WHAT THIS TASK INVOLVES> The whole listing, apart from its images, should be restated word for word.

PROVIDED MATERIAL>
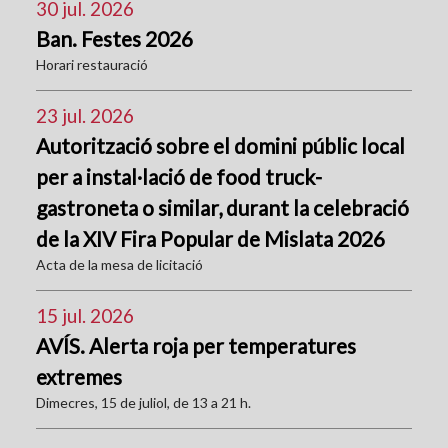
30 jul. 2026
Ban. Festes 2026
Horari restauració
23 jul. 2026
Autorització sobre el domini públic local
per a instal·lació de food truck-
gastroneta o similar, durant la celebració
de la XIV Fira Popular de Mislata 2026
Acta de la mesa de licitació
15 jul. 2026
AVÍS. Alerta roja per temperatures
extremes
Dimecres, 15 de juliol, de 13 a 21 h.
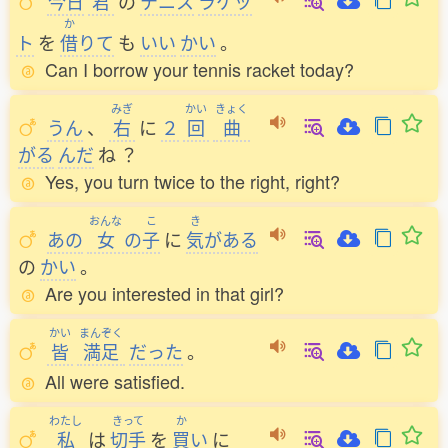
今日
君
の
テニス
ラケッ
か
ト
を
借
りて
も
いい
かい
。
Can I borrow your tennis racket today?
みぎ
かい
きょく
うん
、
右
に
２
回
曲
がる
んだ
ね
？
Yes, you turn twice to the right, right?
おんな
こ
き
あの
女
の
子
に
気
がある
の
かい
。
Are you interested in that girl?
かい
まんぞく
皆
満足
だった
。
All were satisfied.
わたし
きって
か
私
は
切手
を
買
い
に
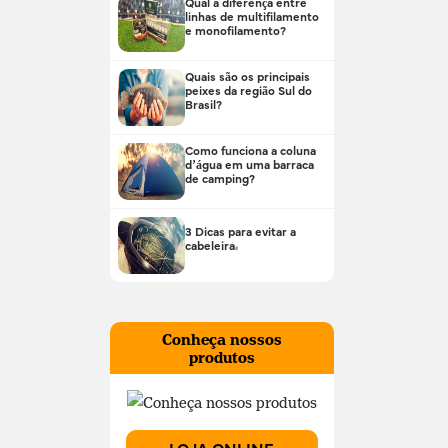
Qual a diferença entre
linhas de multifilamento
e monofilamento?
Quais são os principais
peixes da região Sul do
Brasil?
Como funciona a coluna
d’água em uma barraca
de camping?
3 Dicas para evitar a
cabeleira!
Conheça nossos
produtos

RESPONSE FOR THIS EXERCISE>
30 jul. 2026
Ban. Festes 2026
Horari restauració
23 jul. 2026
Autorització sobre el domini públic local
per a instal·lació de food truck-
gastroneta o similar, durant la celebració
de la XIV Fira Popular de Mislata 2026
Acta de la mesa de licitació
15 jul. 2026
AVÍS. Alerta roja per temperatures
extremes
Dimecres, 15 de juliol, de 13 a 21 h.
今日
君
の
テニス
ラケッ
か
ト
を
借
りて
も
いい
かい
。
Can I borrow your tennis racket today?
みぎ
かい
きょく
うん
、
右
に
２
回
曲
がる
んだ
ね
？
Yes, you turn twice to the right, right?
おんな
こ
き
あの
女
の
子
に
気
がある
の
かい
。
Are you interested in that girl?
かい
まんぞく
皆
満足
だった
。
All were satisfied.
わたし
きって
か
私
は
切手
を
買
い
に
Qual a diferença entre
linhas de multifilamento
e monofilamento?
Quais são os principais
peixes da região Sul do
Brasil?
Como funciona a coluna
d’água em uma barraca
de camping?
3 Dicas para evitar a
cabeleira!
Conheça nossos
produtos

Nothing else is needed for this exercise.